Brief | The expected output is the complete listing, copied word for word.

Available data |
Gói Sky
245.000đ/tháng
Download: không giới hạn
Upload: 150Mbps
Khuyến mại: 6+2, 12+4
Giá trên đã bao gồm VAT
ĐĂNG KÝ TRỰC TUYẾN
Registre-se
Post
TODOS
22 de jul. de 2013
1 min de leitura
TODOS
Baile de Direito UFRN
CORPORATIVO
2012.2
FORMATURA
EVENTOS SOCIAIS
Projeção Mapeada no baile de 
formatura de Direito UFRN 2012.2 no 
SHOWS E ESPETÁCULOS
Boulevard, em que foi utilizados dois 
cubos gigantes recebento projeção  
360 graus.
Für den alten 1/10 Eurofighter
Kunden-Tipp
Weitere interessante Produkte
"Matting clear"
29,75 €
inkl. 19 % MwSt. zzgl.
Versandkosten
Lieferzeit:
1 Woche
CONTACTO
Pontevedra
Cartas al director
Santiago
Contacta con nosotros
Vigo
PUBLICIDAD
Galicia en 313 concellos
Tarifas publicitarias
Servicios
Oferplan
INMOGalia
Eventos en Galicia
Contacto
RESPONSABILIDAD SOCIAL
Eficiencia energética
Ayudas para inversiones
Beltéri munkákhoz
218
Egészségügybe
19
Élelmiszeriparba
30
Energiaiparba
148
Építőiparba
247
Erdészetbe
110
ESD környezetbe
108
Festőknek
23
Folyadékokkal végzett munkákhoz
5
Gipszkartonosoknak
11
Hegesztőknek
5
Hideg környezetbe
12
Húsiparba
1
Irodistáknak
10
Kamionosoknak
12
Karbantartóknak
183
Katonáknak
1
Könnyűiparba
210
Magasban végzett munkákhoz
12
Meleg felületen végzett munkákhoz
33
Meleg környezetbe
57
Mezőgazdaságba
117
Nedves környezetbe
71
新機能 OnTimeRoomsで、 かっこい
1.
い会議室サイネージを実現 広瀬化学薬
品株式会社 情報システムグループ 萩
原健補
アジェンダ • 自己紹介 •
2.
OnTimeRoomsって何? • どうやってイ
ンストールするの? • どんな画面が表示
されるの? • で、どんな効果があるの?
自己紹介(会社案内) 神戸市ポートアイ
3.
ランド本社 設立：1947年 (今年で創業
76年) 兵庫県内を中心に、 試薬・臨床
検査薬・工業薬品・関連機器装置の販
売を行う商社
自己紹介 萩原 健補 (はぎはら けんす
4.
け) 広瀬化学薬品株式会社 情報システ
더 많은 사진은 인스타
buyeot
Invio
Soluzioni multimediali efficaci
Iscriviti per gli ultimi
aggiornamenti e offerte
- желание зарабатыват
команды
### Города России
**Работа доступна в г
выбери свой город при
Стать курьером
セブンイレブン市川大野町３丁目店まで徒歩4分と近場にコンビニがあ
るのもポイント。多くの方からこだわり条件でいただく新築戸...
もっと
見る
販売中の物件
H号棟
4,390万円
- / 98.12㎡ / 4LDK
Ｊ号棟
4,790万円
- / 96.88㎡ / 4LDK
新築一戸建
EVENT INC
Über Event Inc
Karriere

Exercise answer |
Gói Sky
245.000đ/tháng
Download: không giới hạn
Upload: 150Mbps
Khuyến mại: 6+2, 12+4
Giá trên đã bao gồm VAT
ĐĂNG KÝ TRỰC TUYẾN
Registre-se
Post
TODOS
22 de jul. de 2013
1 min de leitura
TODOS
Baile de Direito UFRN
CORPORATIVO
2012.2
FORMATURA
EVENTOS SOCIAIS
Projeção Mapeada no baile de 
formatura de Direito UFRN 2012.2 no 
SHOWS E ESPETÁCULOS
Boulevard, em que foi utilizados dois 
cubos gigantes recebento projeção  
360 graus.
Für den alten 1/10 Eurofighter
Kunden-Tipp
Weitere interessante Produkte
"Matting clear"
29,75 €
inkl. 19 % MwSt. zzgl.
Versandkosten
Lieferzeit:
1 Woche
CONTACTO
Pontevedra
Cartas al director
Santiago
Contacta con nosotros
Vigo
PUBLICIDAD
Galicia en 313 concellos
Tarifas publicitarias
Servicios
Oferplan
INMOGalia
Eventos en Galicia
Contacto
RESPONSABILIDAD SOCIAL
Eficiencia energética
Ayudas para inversiones
Beltéri munkákhoz
218
Egészségügybe
19
Élelmiszeriparba
30
Energiaiparba
148
Építőiparba
247
Erdészetbe
110
ESD környezetbe
108
Festőknek
23
Folyadékokkal végzett munkákhoz
5
Gipszkartonosoknak
11
Hegesztőknek
5
Hideg környezetbe
12
Húsiparba
1
Irodistáknak
10
Kamionosoknak
12
Karbantartóknak
183
Katonáknak
1
Könnyűiparba
210
Magasban végzett munkákhoz
12
Meleg felületen végzett munkákhoz
33
Meleg környezetbe
57
Mezőgazdaságba
117
Nedves környezetbe
71
新機能 OnTimeRoomsで、 かっこい
1.
い会議室サイネージを実現 広瀬化学薬
品株式会社 情報システムグループ 萩
原健補
アジェンダ • 自己紹介 •
2.
OnTimeRoomsって何? • どうやってイ
ンストールするの? • どんな画面が表示
されるの? • で、どんな効果があるの?
自己紹介(会社案内) 神戸市ポートアイ
3.
ランド本社 設立：1947年 (今年で創業
76年) 兵庫県内を中心に、 試薬・臨床
検査薬・工業薬品・関連機器装置の販
売を行う商社
自己紹介 萩原 健補 (はぎはら けんす
4.
け) 広瀬化学薬品株式会社 情報システ
더 많은 사진은 인스타
buyeot
Invio
Soluzioni multimediali efficaci
Iscriviti per gli ultimi
aggiornamenti e offerte
- желание зарабатыват
команды
### Города России
**Работа доступна в г
выбери свой город при
Стать курьером
セブンイレブン市川大野町３丁目店まで徒歩4分と近場にコンビニがあ
るのもポイント。多くの方からこだわり条件でいただく新築戸...
もっと
見る
販売中の物件
H号棟
4,390万円
- / 98.12㎡ / 4LDK
Ｊ号棟
4,790万円
- / 96.88㎡ / 4LDK
新築一戸建
EVENT INC
Über Event Inc
Karriere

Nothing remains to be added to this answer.